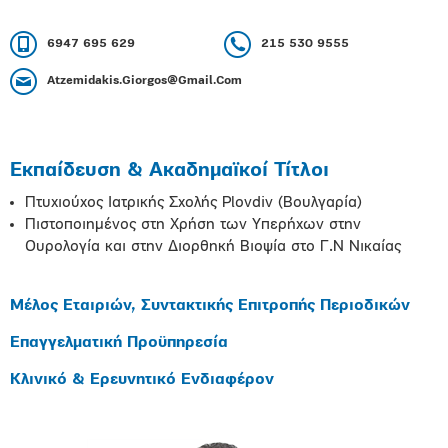
6947 695 629
215 530 9555
Atzemidakis.Giorgos@Gmail.Com
Εκπαίδευση & Ακαδημαϊκοί Τίτλοι
Πτυχιούχος Ιατρικής Σχολής Plovdiv (Βουλγαρία)
Πιστοποιημένος στη Χρήση των Υπερήχων στην
Ουρολογία και στην Διορθηκή Βιοψία στο Γ.Ν Νικαίας
Μέλος Εταιριών, Συντακτικής Επιτροπής Περιοδικών
Επαγγελματική Προϋπηρεσία
Κλινικό & Ερευνητικό Ενδιαφέρον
++++++++++++++++++++
* WHAT IS NEEDED
If a line in the material above contains the word "στην", copy it.

* WRITTEN SOLUTION
Πιστοποιημένος στη Χρήση των Υπερήχων στην
Ουρολογία και στην Διορθηκή Βιοψία στο Γ.Ν Νικαίας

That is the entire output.